___ Material provided

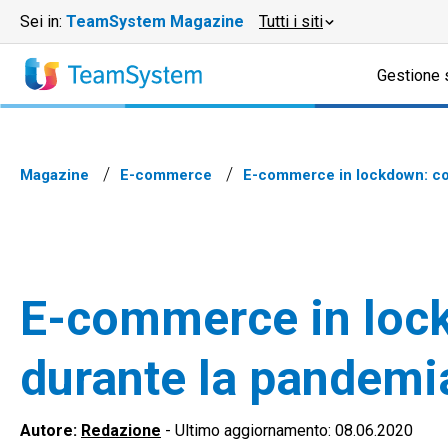
Sei in:
TeamSystem Magazine
Tutti i siti
Gestione 
Magazine
E-commerce
E-commerce in lockdown: com
E-commerce in lock
durante la pandemi
Autore:
Redazione
-
Ultimo aggiornamento: 08.06.2020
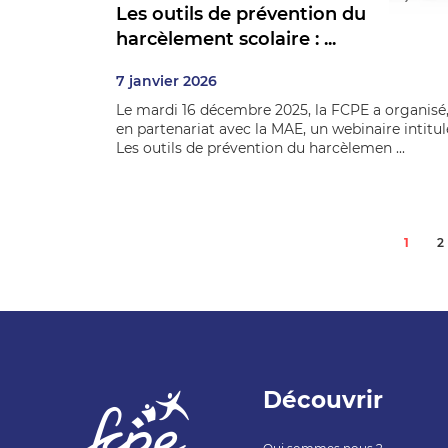
Les outils de prévention du
harcèlement scolaire : ...
7 janvier 2026
Le mardi 16 décembre 2025, la FCPE a organisé
en partenariat avec la MAE, un webinaire intitul
Les outils de prévention du harcèlemen ...
1
2
Découvrir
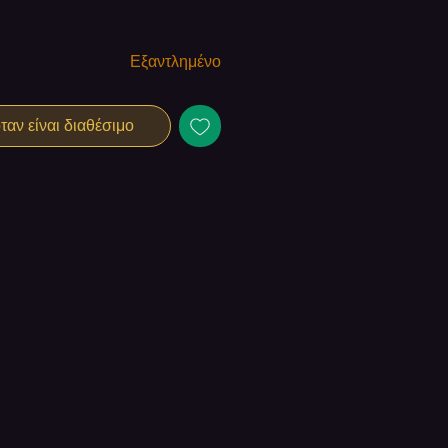
Εξαντλημένο
αν είναι διαθέσιμο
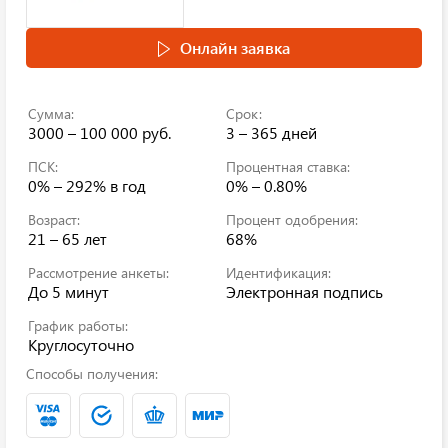
Онлайн заявка
Сумма:
Срок:
3000 – 100 000 руб.
3 – 365 дней
ПСК:
Процентная ставка:
0% – 292%
в год
0% – 0.80%
Возраст:
Процент одобрения:
21 – 65 лет
68%
Рассмотрение анкеты:
Идентификация:
До 5 минут
Электронная подпись
График работы:
Круглосуточно
Способы получения:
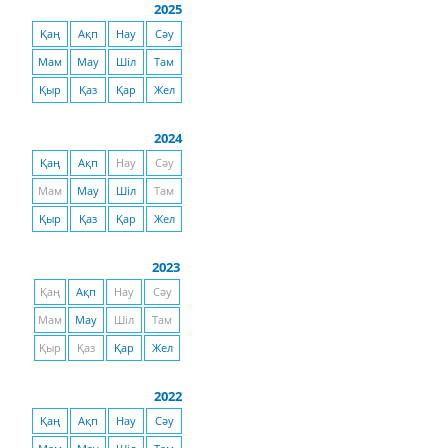
2025
Қаң
Ақп
Нау
Сәу
Мам
Мау
Шіл
Там
Қыр
Қаз
Қар
Жел
2024
Қаң
Ақп
Нау
Сәу
Мам
Мау
Шіл
Там
Қыр
Қаз
Қар
Жел
2023
Қаң
Ақп
Нау
Сәу
Мам
Мау
Шіл
Там
Қыр
Қаз
Қар
Жел
2022
Қаң
Ақп
Нау
Сәу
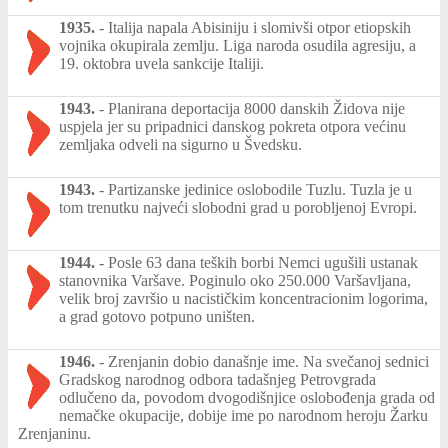
1935.
-
Italija napala Abisiniju i slomivši otpor etiopskih
vojnika okupirala zemlju. Liga naroda osudila agresiju, a
19. oktobra uvela sankcije Italiji.
1943.
-
Planirana deportacija 8000 danskih Židova nije
uspjela jer su pripadnici danskog pokreta otpora većinu
zemljaka odveli na sigurno u Švedsku.
1943.
-
Partizanske jedinice oslobodile Tuzlu. Tuzla je u
tom trenutku najveći slobodni grad u porobljenoj Evropi.
1944.
-
Posle 63 dana teških borbi Nemci ugušili ustanak
stanovnika Varšave. Poginulo oko 250.000 Varšavljana,
velik broj završio u nacističkim koncentracionim logorima,
a grad gotovo potpuno uništen.
1946.
-
Zrenjanin dobio današnje ime. Na svečanoj sednici
Gradskog narodnog odbora tadašnjeg Petrovgrada
odlučeno da, povodom dvogodišnjice oslobođenja grada od
nemačke okupacije, dobije ime po narodnom heroju Žarku
Zrenjaninu.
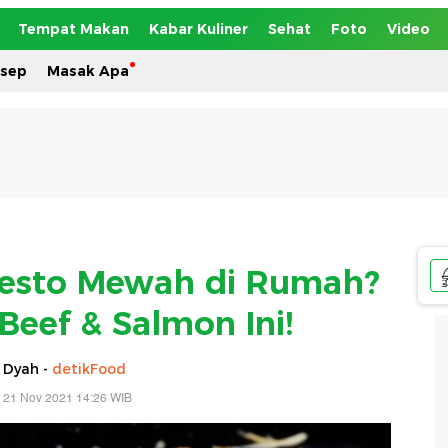
Tempat Makan
Kabar Kuliner
Sehat
Foto
Video
esep
Masak Apa
Resto Mewah di Rumah?
Beef & Salmon Ini!
 Dyah -
detikFood
 21 Nov 2021 14:26 WIB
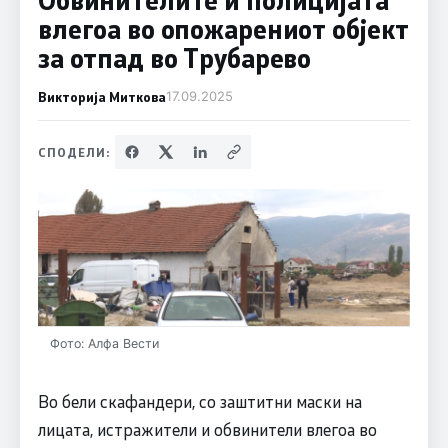
влегоа во опожарениот објект
за отпад во Трубарево
Викторија Миткова
17.09.2025
СПОДЕЛИ:
Фото: Алфа Вести
Во бели скафандери, со заштитни маски на
лицата, истражители и обвинители влегоа во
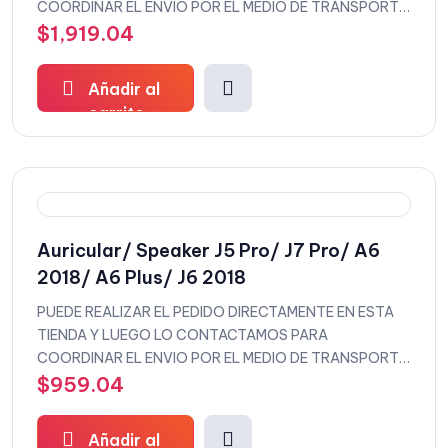
COORDINAR EL ENVIO POR EL MEDIO DE TRANSPORTE
QUE DESEEE
$
1,919.04
Añadir al
carrito
Auricular/ Speaker J5 Pro/ J7 Pro/ A6
2018/ A6 Plus/ J6 2018
PUEDE REALIZAR EL PEDIDO DIRECTAMENTE EN ESTA
TIENDA Y LUEGO LO CONTACTAMOS PARA
COORDINAR EL ENVIO POR EL MEDIO DE TRANSPORTE
QUE DESEEE
$
959.04
Añadir al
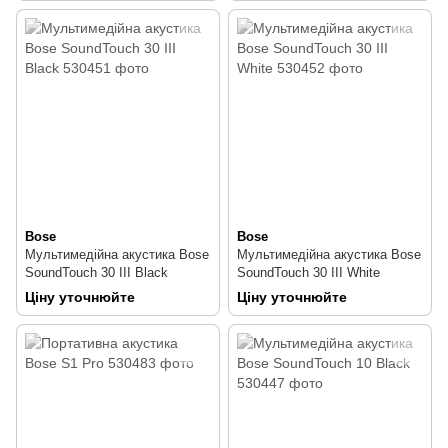
Bose
Bose
Мультимедійна акустика Bose
Мультимедійна акустика Bose
SoundTouch 30 III Black
SoundTouch 30 III White
Ціну уточнюйте
Ціну уточнюйте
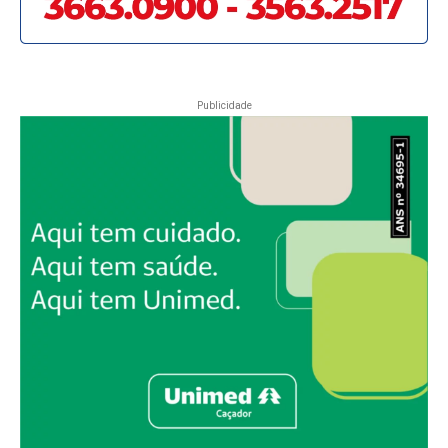
Publicidade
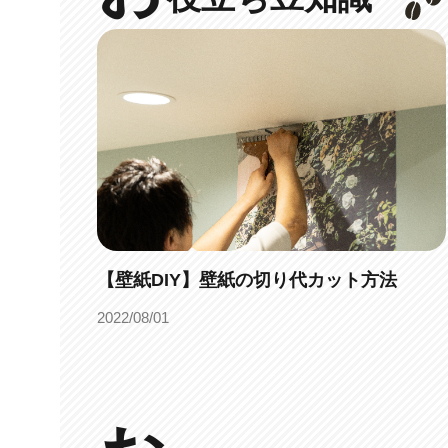
【壁紙DIY】壁紙の切り代カット方法
2022/08/01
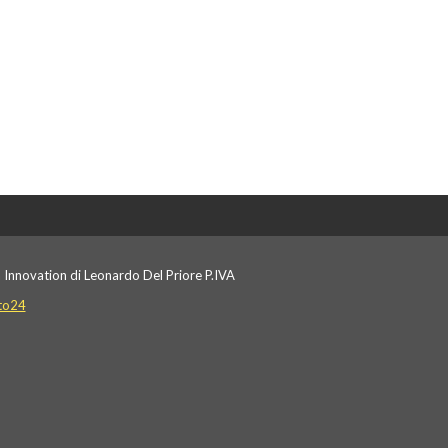
 Innovation di Leonardo Del Priore P.IVA
to24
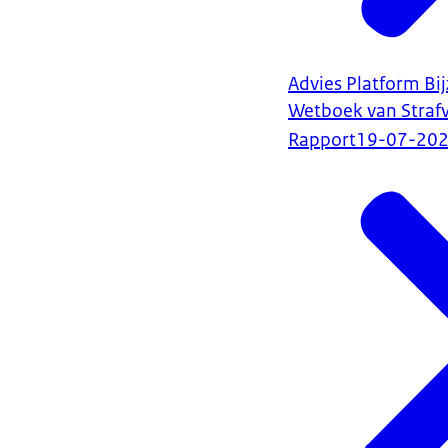
Advies Platform Bi
Wetboek van Straf
Rapport
19-07-20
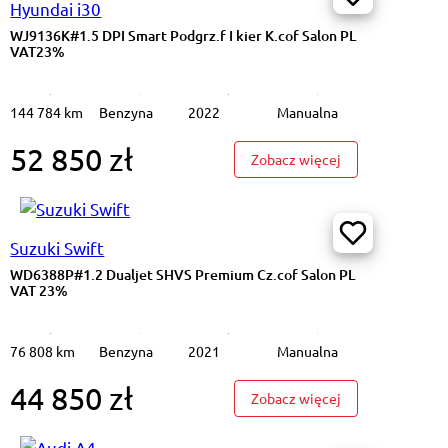
Hyundai i30
WJ9136K#1.5 DPI Smart Podgrz.f I kier K.cof Salon PL
VAT23%
144 784 km
Benzyna
2022
Manualna
52 850 zł
1.5 DPI Smart Podgrz.f I kier K.cof Salon PL VAT23%
: WJ9136K#1.5 DP
Zobacz więcej
Suzuki Swift
WD6388P#1.2 Dualjet SHVS Premium Cz.cof Salon PL
VAT 23%
76 808 km
Benzyna
2021
Manualna
44 850 zł
#2.0 TDI Business DSG Aktywny temp Cz.park Salon PL VAT23%
: WD6388P#1.2 D
Zobacz więcej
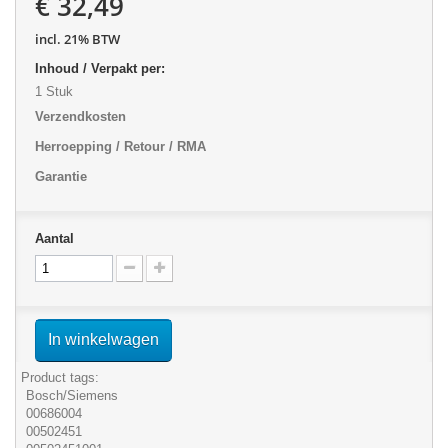
€ 32,49
incl. 21% BTW
Inhoud / Verpakt per:
1 Stuk
Verzendkosten
Herroepping / Retour / RMA
Garantie
Aantal
In winkelwagen
Product tags:
Bosch/Siemens
00686004
00502451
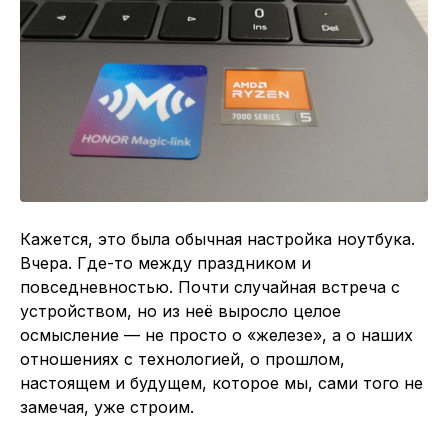
Кажется, это была обычная настройка ноутбука.
Вчера. Где-то между праздником и
повседневностью. Почти случайная встреча с
устройством, но из неё выросло целое
осмысление — не просто о «железе», а о наших
отношениях с технологией, о прошлом,
настоящем и будущем, которое мы, сами того не
замечая, уже строим.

______

Problem description: Only the lines above from the one containing "durante la pandemi" through the one containing "stanovnika Varšave. Poginulo" should be returned, verbatim and inclusive, with pictures excluded.

Written answer:
durante la pandemi
Autore:
Redazione
-
Ultimo aggiornamento: 08.06.2020
Les outils de prévention du
harcèlement scolaire : ...
7 janvier 2026
Le mardi 16 décembre 2025, la FCPE a organisé
en partenariat avec la MAE, un webinaire intitul
Les outils de prévention du harcèlemen ...
1
2
Découvrir
Εξαντλημένο
αν είναι διαθέσιμο
Онлайн заявка
Сумма:
Срок:
3000 – 100 000 руб.
3 – 365 дней
ПСК:
Процентная ставка:
0% – 292%
в год
0% – 0.80%
Возраст:
Процент одобрения:
21 – 65 лет
68%
Рассмотрение анкеты:
Идентификация:
До 5 минут
Электронная подпись
График работы:
Круглосуточно
Способы получения:
2025
Қаң
Ақп
Нау
Сәу
Мам
Мау
Шіл
Там
Қыр
Қаз
Қар
Жел
2024
Қаң
Ақп
Нау
Сәу
Мам
Мау
Шіл
Там
Қыр
Қаз
Қар
Жел
2023
Қаң
Ақп
Нау
Сәу
Мам
Мау
Шіл
Там
Қыр
Қаз
Қар
Жел
2022
Қаң
Ақп
Нау
Сәу
1935.
-
Italija napala Abisiniju i slomivši otpor etiopskih
vojnika okupirala zemlju. Liga naroda osudila agresiju, a
19. oktobra uvela sankcije Italiji.
1943.
-
Planirana deportacija 8000 danskih Židova nije
uspjela jer su pripadnici danskog pokreta otpora većinu
zemljaka odveli na sigurno u Švedsku.
1943.
-
Partizanske jedinice oslobodile Tuzlu. Tuzla je u
tom trenutku najveći slobodni grad u porobljenoj Evropi.
1944.
-
Posle 63 dana teških borbi Nemci ugušili ustanak
stanovnika Varšave. Poginulo oko 250.000 Varšavljana,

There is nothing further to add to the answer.